DAHA önce bu sütunlarda yazmıştım. Ama Show TV'deki "Alacakaranlık" dizisinin son bölümünü izledikten sonra bir kez daha yazma ihtiyacı hissettim. Tamam, Tahir Başkomiser Uğur Yücel) dürüst, mert, yürekli, insancıl bir "örnek" polis. Yardımcısı Komiser Ferit'in de (Kenan İmirzalıoğlu) ondan aşağı kalır yanı yok. Ama ellerinde bir türlü adamları tutamıyorlar. Hastanede kim tedavi altına alınsa, bir yolunu bulup kaçıyor, ya da kaçırılıyor. Tanıklar birer birer öldürülüyor.
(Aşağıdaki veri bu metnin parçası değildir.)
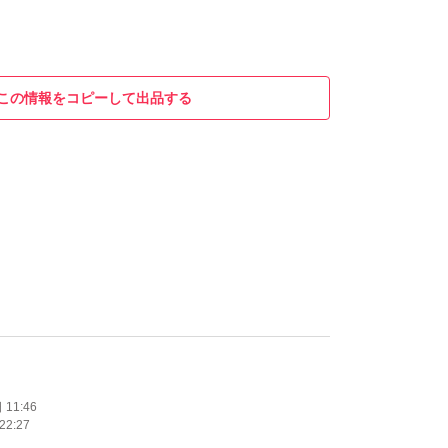
この情報をコピーして出品する
。
11:46
22:27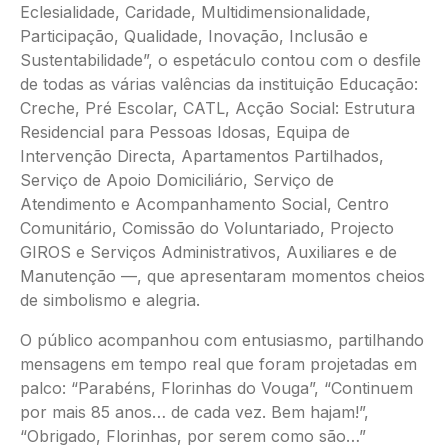
Eclesialidade, Caridade, Multidimensionalidade,
Participação, Qualidade, Inovação, Inclusão e
Sustentabilidade”, o espetáculo contou com o desfile
de todas as várias valências da instituição Educação:
Creche, Pré Escolar, CATL, Acção Social: Estrutura
Residencial para Pessoas Idosas, Equipa de
Intervenção Directa, Apartamentos Partilhados,
Serviço de Apoio Domiciliário, Serviço de
Atendimento e Acompanhamento Social, Centro
Comunitário, Comissão do Voluntariado, Projecto
GIROS e Serviços Administrativos, Auxiliares e de
Manutenção —, que apresentaram momentos cheios
de simbolismo e alegria.
O público acompanhou com entusiasmo, partilhando
mensagens em tempo real que foram projetadas em
palco: “Parabéns, Florinhas do Vouga”, “Continuem
por mais 85 anos… de cada vez. Bem hajam!”,
“Obrigado, Florinhas, por serem como são…”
Rehine değiş tokuşunda kadın polis memuru ölüyor. Polislerin çocukları bahçeden armut toplar gibi kaçırılıyor. Çatışmada çelik yelek giydirilmediği için en önemli tanık vurulup, yaşamını yitiriyor. Dizinin son bölümünde bu kez de mafya lideri Emir, tereyağından kıl çeker gibi hastaneden kaçırıldı. Üstelik onlarca güvenlik görevlisi sözde kuş uçurtmazken... Korkarım, bu diziyi izleyen pek çok vatandaşın adalete ve polis teşkilatına güveni sarsılmasa da, kafalarında soru işaretleri belirmiştir. Dizi, emniyet teşkilatında çalışan fedakar polislerin ne zor şartlar altında mesai yaptıklarını halka anlatmak, polis-halk arasındaki yakınlaşmayı sağlamak için yola çıkmıştı. Ama gelin görün ki, tam tersi bir amaca hizmet etmeye başladı. Aman dikkat! Bu arada Songül'ün annesinin (Sezen Aksu), Komiser Tahir'in unutamadığı mazideki aşkı çıkması da ancak eski Türk filmlerinde rastlanabilecek bir tesadüftü ve "Alacakaranlık" gibi "ciddi" bir diziye doğrusu pek yakışmadı. İster misiniz, şimdi Songül de Tahir Başkomiser'in kızı çıksın? Eh, o zaman geriye bir tek Komiser Ferit'in kör olması kalıyor... İşte dizi o zaman hem "alaca" hem de "karanlık" olacak!